▶ TASK STATEMENT: Exact transcription with no images: write out all of the entries below.

── EXERCISE MATERIALS ──

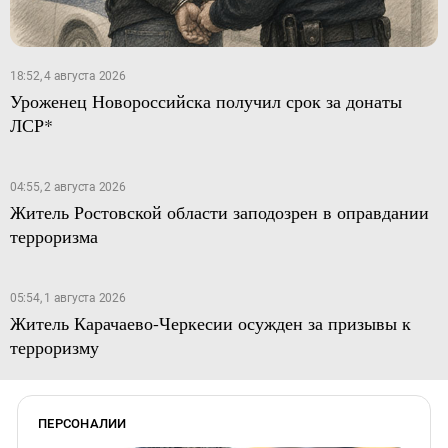
18:52, 4 августа 2026
Уроженец Новороссийска получил срок за донаты
ЛСР*
04:55, 2 августа 2026
Житель Ростовской области заподозрен в оправдании
терроризма
05:54, 1 августа 2026
Житель Карачаево-Черкесии осужден за призывы к
терроризму
ПЕРСОНАЛИИ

───

▶ WRITTEN SOLUTION:
18:52, 4 августа 2026
Уроженец Новороссийска получил срок за донаты
ЛСР*
04:55, 2 августа 2026
Житель Ростовской области заподозрен в оправдании
терроризма
05:54, 1 августа 2026
Житель Карачаево-Черкесии осужден за призывы к
терроризму
ПЕРСОНАЛИИ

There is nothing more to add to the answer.